Other Bottle Feeding Accessories

In addition to bottles, here are some other handy bottle feeding accessories:

  • Bottle brushes – For effectively cleaning inside bottles, nipples, and caps. Look for soft Bristle brushes.
  • Drying rack – Helps air dry all bottle parts hygienically.
  • Bottle sterilizer – Uses steam to sterilize bottles and kill germs.
  • Bottle warmer – Warms refrigerated milk safely and quickly.
  • Formula container – Airtight cases to store measured formula powder portions.
  • Leakproof lids – Turn any bottle into a spill-proof travel mug.
  • Insulated carrier – Keeps bottles at the right temperature when out and about.

These extras help streamline the bottle feeding process.
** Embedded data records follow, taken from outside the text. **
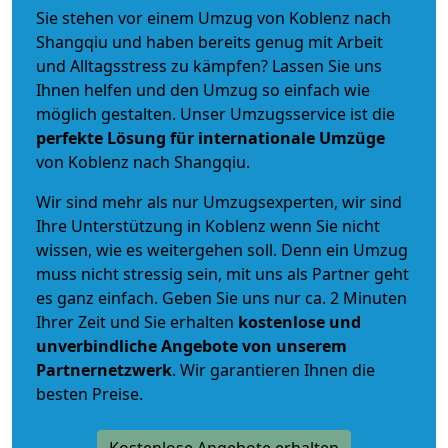
Sie stehen vor einem Umzug von Koblenz nach
Shangqiu und haben bereits genug mit Arbeit
und Alltagsstress zu kämpfen? Lassen Sie uns
Ihnen helfen und den Umzug so einfach wie
möglich gestalten. Unser Umzugsservice ist die
perfekte Lösung für internationale Umzüge
von Koblenz nach Shangqiu.
Wir sind mehr als nur Umzugsexperten, wir sind
Ihre Unterstützung in Koblenz wenn Sie nicht
wissen, wie es weitergehen soll. Denn ein Umzug
muss nicht stressig sein, mit uns als Partner geht
es ganz einfach. Geben Sie uns nur ca. 2 Minuten
Ihrer Zeit und Sie erhalten
kostenlose und
unverbindliche
Angebote von unserem
Partnernetzwerk
. Wir garantieren Ihnen die
besten Preise.
Kostenlose Angebote erhalten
Focus on items that suit your needs and lifestyle. A drying rack, bottle brushes, and bottle sterilizer help ensure cleanliness. A bottle warmer and insulated carrier make feeding more convenient. And formula cases and leakproof lids support on-the-go bottle feeding. Invest in the extras that will get the most use based on how and where you bottle feed baby.

Saving Money on Bottles

With babies going through several bottles a day, the cost can really add up. Here are some tips to save money on baby bottles:

  • Register for bottles as shower gifts or ask friends/family if they have extras.
  • Shop sales, especially during seasonal events.
  • Buy larger multi-packs which bring down per unit pricing.
  • Choose plastic over glass to save on upfront cost.
  • Buy store brand bottles rather than premium brands.
  • Look for coupons online or in newspaper flyers.
  • Buy second-hand bottles from resale sites if in good condition.
  • Sign up for rewards programs and bottle company newsletters for discounts.
  • Join online parenting groups which may offer free hand-me-down bottles.

Choosing affordable bottles without compromising on safety can take some research. But there are lots of ways to trim costs if you’re strategic. Buying bottles second-hand is also an eco-friendly option, as long as you sterilize them properly before first use.

Key Takeaways

Determining how many bottles and what sizes to buy for your baby takes some planning. Here are some key takeaways:

  • Aim for 8-10 bottles to start, in a range of sizes like 4oz, 8oz, and 9oz.
  • Increase bottle quantity if formula feeding or pumping milk.
  • Have extras for on-the-go and in case some are dirty.
  • Small bottles are for newborns, larger bottles for 6-12 month olds.
  • Get different nipple flows for each stage.
  • Combine plastic and glass bottles for versatility.
  • Add specialty bottles to meet specific needs.
  • Accessories can make bottle feeding simpler.
  • Buy bundles, generic, and second-hand to save money.

Providing the right number of bottles in the perfect sizes and flows will make bottle feeding your baby less stressful. With some planning and strategic shopping, you can get all the bottles you need without going over budget. Stock up on the essentials and you’ll be ready to bottle feed baby smoothly.